Een van mijn favoriete IJslandse filmmakers is Baltasar Kormákur, een man met Baskische roots die zijn carrière begon als acteur, maar inmiddels al een fiks aantal internationaal gelauwerde werkstukken op zijn naam heeft staan. Het bekendst is hij wellicht van ‘101 Reykjavík’, maar ook ‘The Sea’, ‘Little Trip to Heaven’ en ‘Jar City’ zijn uiterst beklijvend. Sommigen noemen zijn films zwaarwichtig, maar met die omschrijving gaan ze wel voorbij aan Kormákurs zwarte humor en zijn ontwapenende gevoel voor ironie. Bovendien is hij een veelzijdige regisseur die behalve spannende thrillers ook al indringende drama’s en luchtige komedies heeft afgeleverd. Jammer genoeg is zijn werk bij ons moeilijk vindbaar op dvd, waardoor het grote publiek zijn werk nog moet ontdekken.
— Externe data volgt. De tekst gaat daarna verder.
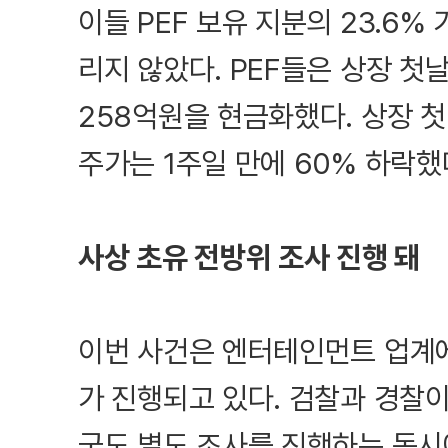
이들 PEF 보유 지분의 23.6%
리지 않았다. PEF들은 상장 첫날
258억원을 현금화했다. 상장 
주가는 1주일 만에 60% 하락했
사상 초유 전방위 조사 진행 돼
이번 사건은 엔터테인먼트 업계에
가 진행되고 있다. 검찰과 경찰
국도 별도 조사를 진행하는 동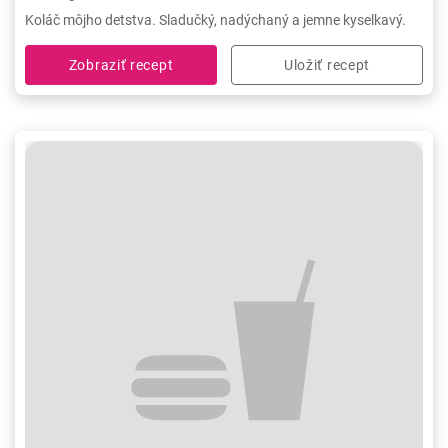
Koláč môjho detstva. Sladučký, nadýchaný a jemne kyselkavý.
Zobraziť recept
Uložiť recept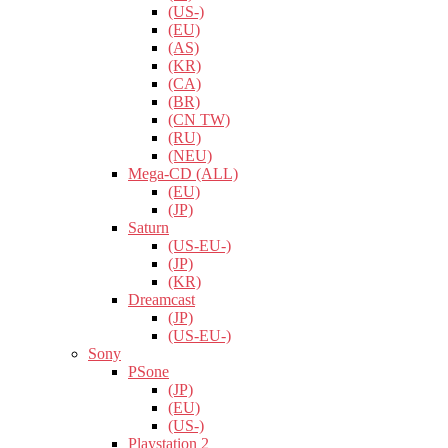
(US-)
(EU)
(AS)
(KR)
(CA)
(BR)
(CN TW)
(RU)
(NEU)
Mega-CD (ALL)
(EU)
(JP)
Saturn
(US-EU-)
(JP)
(KR)
Dreamcast
(JP)
(US-EU-)
Sony
PSone
(JP)
(EU)
(US-)
Playstation 2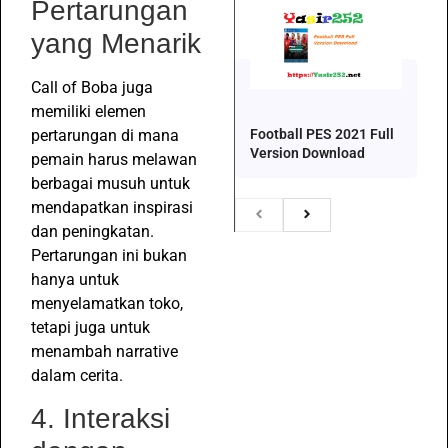
Pertarungan
yang Menarik
Call of Boba juga
memiliki elemen
Football PES 2021 Full
pertarungan di mana
Version Download
pemain harus melawan
berbagai musuh untuk
mendapatkan inspirasi
dan peningkatan.
Pertarungan ini bukan
hanya untuk
menyelamatkan toko,
tetapi juga untuk
menambah narrative
dalam cerita.
4. Interaksi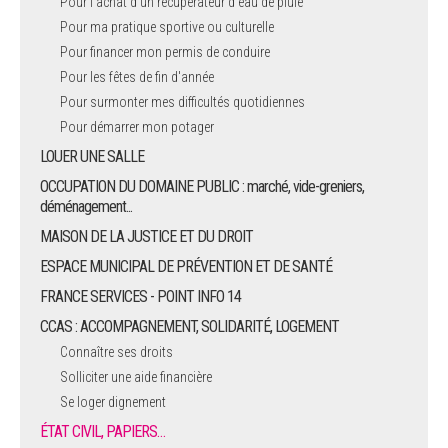
Pour l'achat d’un récupérateur d’eau de pluie
Pour ma pratique sportive ou culturelle
Pour financer mon permis de conduire
Pour les fêtes de fin d'année
Pour surmonter mes difficultés quotidiennes
Pour démarrer mon potager
LOUER UNE SALLE
OCCUPATION DU DOMAINE PUBLIC : marché, vide-greniers,
déménagement...
MAISON DE LA JUSTICE ET DU DROIT
ESPACE MUNICIPAL DE PRÉVENTION ET DE SANTÉ
FRANCE SERVICES - POINT INFO 14
CCAS : ACCOMPAGNEMENT, SOLIDARITÉ, LOGEMENT
Connaître ses droits
Solliciter une aide financière
Se loger dignement
ÉTAT CIVIL, PAPIERS…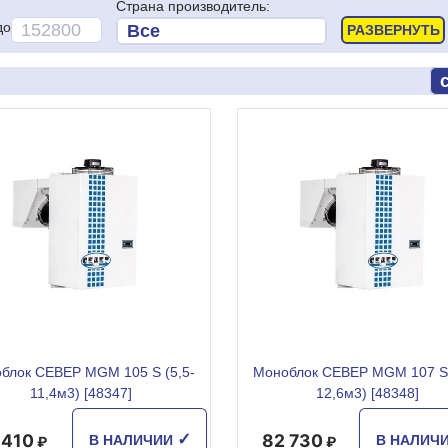
Страна производитель:
до
блок СЕВЕР MGM 105 S (5,5-
Моноблок СЕВЕР MGM 107 S 
11,4м3) [48347]
12,6м3) [48348]
 410
82 730
✓
В НАЛИЧИИ
В НАЛИЧ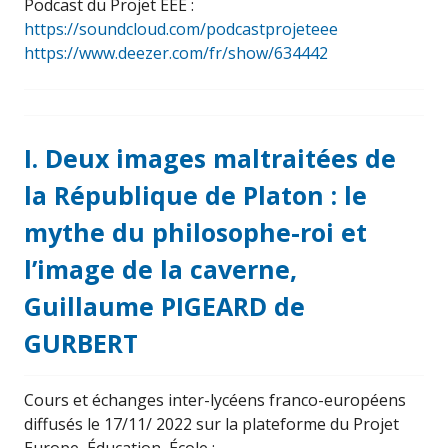
Podcast du Projet EEE :
https://soundcloud.com/podcastprojeteee
https://www.deezer.com/fr/show/634442
I. Deux images maltraitées de
la République de Platon : le
mythe du philosophe-roi et
l’image de la caverne,
Guillaume PIGEARD de
GURBERT
Cours et échanges inter-lycéens franco-européens
diffusés le 17/11/ 2022 sur la plateforme du Projet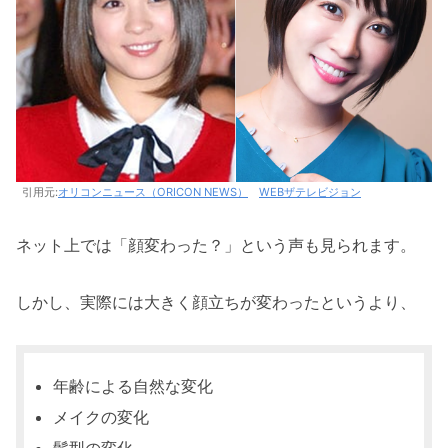
引用元:
オリコンニュース（ORICON NEWS）
WEBザテレビジョン
ネット上では「顔変わった？」という声も見られます。
しかし、実際には大きく顔立ちが変わったというより、
年齢による自然な変化
メイクの変化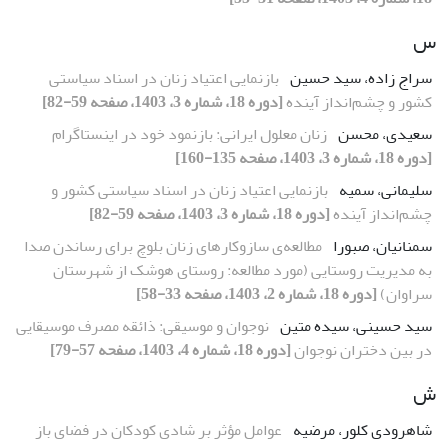
س
سراج زاده، سید حسین
بازنمایی اعتیاد زنان در اسناد سیاستی
کشور و چشم‌انداز آینده
[دوره 18، شماره 3، 1403، صفحه 59-82]
سعیدی، محسن
زنان معلول ایرانی: بازنمود خود در اینستاگرام
[دوره 18، شماره 3، 1403، صفحه 135-160]
سلیمانی، سمیه
بازنمایی اعتیاد زنان در اسناد سیاستی کشور و
چشم‌انداز آینده
[دوره 18، شماره 3، 1403، صفحه 59-82]
سمنانیان، صبورا
مطالعه‌ی سازوکارهای زنان بلوچ برای رساندن صدا
به مدیریت روستایی (مورد مطالعه: روستای هوشک از شهرستان
سراوان)
[دوره 18، شماره 2، 1403، صفحه 33-58]
سید حسینی، سیده متین
نوجوان و موسیقی: ذائقه مصرف موسیقایی
در بین دختران نوجوان
[دوره 18، شماره 4، 1403، صفحه 57-79]
ش
شاهرودی کلور، مرضیه
عوامل مؤثر بر شادی کودکان در فضای باز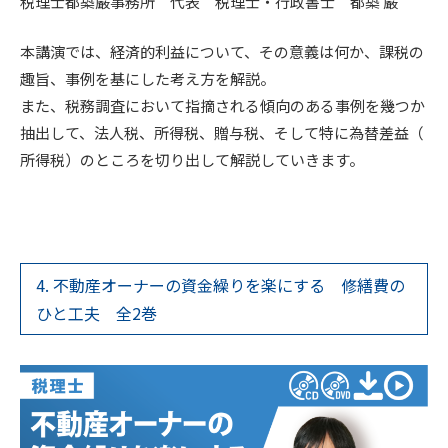
税理士都築巌事務所 代表 税理士・行政書士 都築 巌
本講演では、経済的利益について、その意義は何か、課税の
趣旨、事例を基にした考え方を解説。
また、税務調査において指摘される傾向のある事例を幾つか
抽出して、法人税、所得税、贈与税、そして特に為替差益（
所得税）のところを切り出して解説していきます。
4. 不動産オーナーの資金繰りを楽にする 修繕費の
ひと工夫 全2巻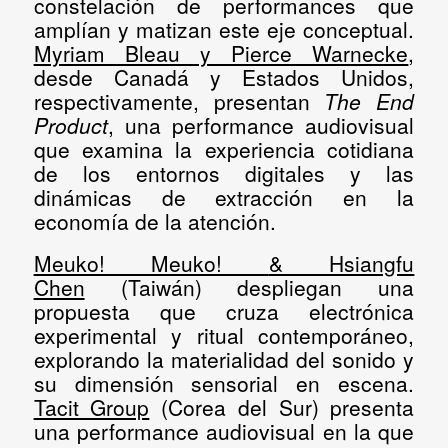
constelación de performances que
amplían y matizan este eje conceptual.
Myriam Bleau y Pierce Warnecke
,
desde Canadá y Estados Unidos,
respectivamente, presentan
The End
Product
, una performance audiovisual
que examina la experiencia cotidiana
de los entornos digitales y las
dinámicas de extracción en la
economía de la atención.
Meuko! Meuko!
& Hsiangfu
Chen
(Taiwán) despliegan una
propuesta que cruza electrónica
experimental y ritual contemporáneo,
explorando la materialidad del sonido y
su dimensión sensorial en escena.
Tacit Group
(Corea del Sur) presenta
una performance audiovisual en la que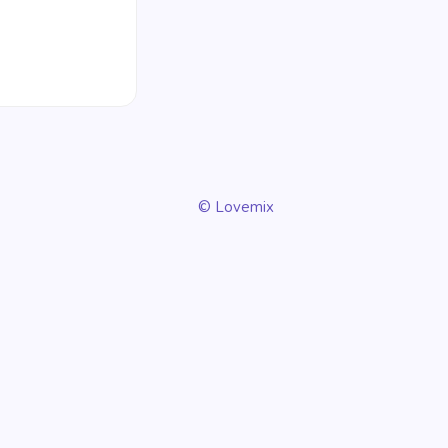
© Lovemix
Maar zie, vandaag heb ik geluk: ik stuit op ‘White Night Wedding’ en ‘Reykjavík Rotterdam’, twee films van Baltasar Kormákur die ik nog niet eerder heb gezien. En het kan niet op: op vertoon van mijn polsbandje van Iceland Airwaves krijg ik aan de kassa ook nog eens een reductie van tien procent. Dat klinkt me als muziek in de oren.

Idno, 20 u.50
Slecht nieuws: voor de ingang van Idno, een prachtig theater van het bouwjaar 1897, staat een wachtrij van minstens vijftig meter. Zelfs met mijn ‘priority’-polsbandje mag ik er niet in: “Te vol”, klinkt het onvermurwbaar. Maar na tien minuten knarsetanden weet ik toch binnen te glippen en maar goed ook, want een optreden van Mugison valt onder geen beding te missen. De man is méér dan zomaar een artiest: hij is een fenomeen, een ‘local hero’ die het IJslandse publiek letterlijk hoofd voor hoofd heeft veroverd. Waar de meeste bands zich beperken tot optredens in steden als Reykjavik of Akureyri, trok Mugison enkele jaren geleden naar de kleinste, meest afgelegen dorpen van het eiland. Het heeft hem een loyale schare volgelingen opgeleverd, ook al verklaart het zijn succes slechts ten dele. Mugison is namelijk een bevlogen performer die zijn songs nooit twee keer na elkaar op dezelfde manier vertolkt. Hij is tegelijk geestig en intens, een zotskap die je het ene moment doet schateren en het andere koude rillingen bezorgt. In de VS verzorgde hij in zijn uppie veertig concerten lang in het voorprogramma van Queens of the Stone Age, maar de gevreesde modderkluiten bleven uit: telkens opnieuw sloeg hij de toeschouwers met verstomming.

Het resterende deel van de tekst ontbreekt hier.